Clayton Jimmie

Personal information
- Born: 10 July 1995 (age 30) Durban, South Africa
- Height: 1.91 m (6 ft 3 in)
- Weight: 72 kg (159 lb)

Sport
- Sport: Swimming

Medal record
Men's swimming
Representing South Africa
Commonwealth Games
| Silver medal – second place | 2014 Glasgow | 4×100 m freestyle |
| Bronze medal – third place | 2014 Glasgow | 4×100 m medley |
African Games
| Gold medal – first place | 2015 Brazzaville | 100 m freestyle |
| Gold medal – first place | 2015 Brazzaville | 4×100 m freestyle |
| Gold medal – first place | 2015 Brazzaville | 4×100 m mixed freestyle |
| Silver medal – second place | 2015 Brazzaville | 4×100 m medley |
| Bronze medal – third place | 2015 Brazzaville | 50 m freestyle |
African Championships
| Gold medal – first place | 2021 Accra | 50 m butterfly |
| Gold medal – first place | 2022 Tunis | 50 m freestyle |
| Gold medal – first place | 2022 Tunis | 50 m backstroke |
| Gold medal – first place | 2022 Tunis | 50 m butterfly |
| Gold medal – first place | 2024 Luanda | 100 m freestyle |
| Gold medal – first place | 2024 Luanda | 4×100 m mixed medley |
| Silver medal – second place | 2022 Tunis | 100 m freestyle |
| Silver medal – second place | 2024 Luanda | 4×100 m medley |
| Bronze medal – third place | 2021 Accra | 100 m freestyle |
| Bronze medal – third place | 2022 Tunis | 100 m butterfly |
| Bronze medal – third place | 2024 Luanda | 50 m freestyle |

= Clayton Jimmie =

South African swimmer (born 1995)

Clayton Jimmie (born 10 July 1995) is a South African swimmer. He competed in the men's 4 × 100 metre freestyle relay event at the 2017 World Aquatics Championships.

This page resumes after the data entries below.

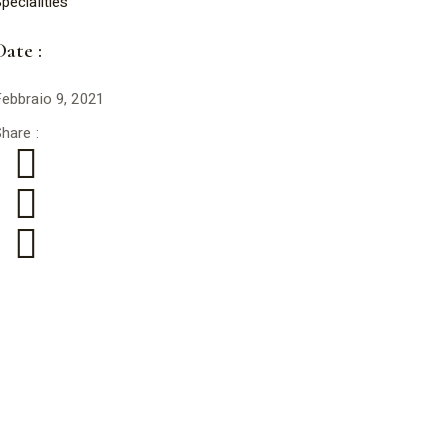
pecialities
Date :
ebbraio 9, 2021
hare :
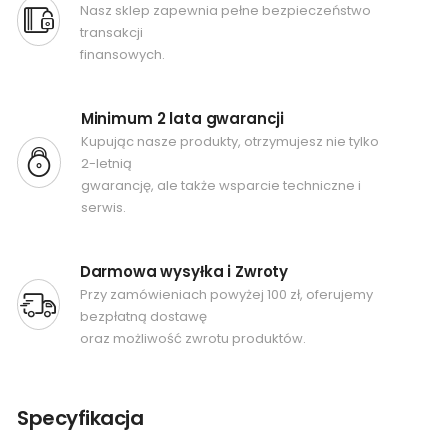
Nasz sklep zapewnia pełne bezpieczeństwo
transakcji
finansowych.
Minimum 2 lata gwarancji
Kupując nasze produkty, otrzymujesz nie tylko
2-letnią
gwarancję, ale także wsparcie techniczne i
serwis.
Darmowa wysyłka i Zwroty
Przy zamówieniach powyżej 100 zł, oferujemy
bezpłatną dostawę
oraz możliwość zwrotu produktów.
Specyfikacja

In April 2022, at the 2022 South Africa National Swimming Championships, Jimmie won the bronze medal in the 50 metre freestyle with a time of 22.82 seconds, achieved a qualifying time for the 2022 World Aquatics Championships in the event and was named to the South Africa roster in the event for the 2022 World Championships. On day five of the World Championships, held at Danube Arena in Budapest, Hungary, he placed 55th in the 100 metre freestyle with a time of 50.68 seconds. Later in the same prelims session, he placed eighteenth in the 4×100 metre mixed medley relay, splitting a 56.05 for the butterfly leg of the relay. Two days later, he placed 43rd in the 50 metre freestyle with a time of 22.74 seconds.

At the 2022 Commonwealth Games, held in Birmingham, England in July and August, Jimmie qualified for the semifinals of the 50 metre butterfly ranking 16th with a time of 24.17 seconds in the preliminaries. Later in the same preliminaries session, he was part of the South Africa relay team that was disqualified in the 4×100 metre mixed freestyle relay. For the semifinals of the 50 metre butterfly later the same day, he did not advance to the final, placing seventh in his semifinal heat. The following day, he helped qualify the 4×100 metre freestyle relay to the final ranking sixth, splitting a 50.28 for the second leg of the relay in the morning preliminaries. In the evening final, he lowered his split time for the second leg of the relay to a 50.12 to contribute to a time of 3:23.41 and sixth-place finish.

Day five of competition at the 2022 Commonwealth Games, Jimmie ranked fourteenth in the preliminaries of the 50 metre freestyle with a time of 22.98 seconds, qualifying for the semifinals. He placed eleventh in the semifinals with a time of 22.62 seconds.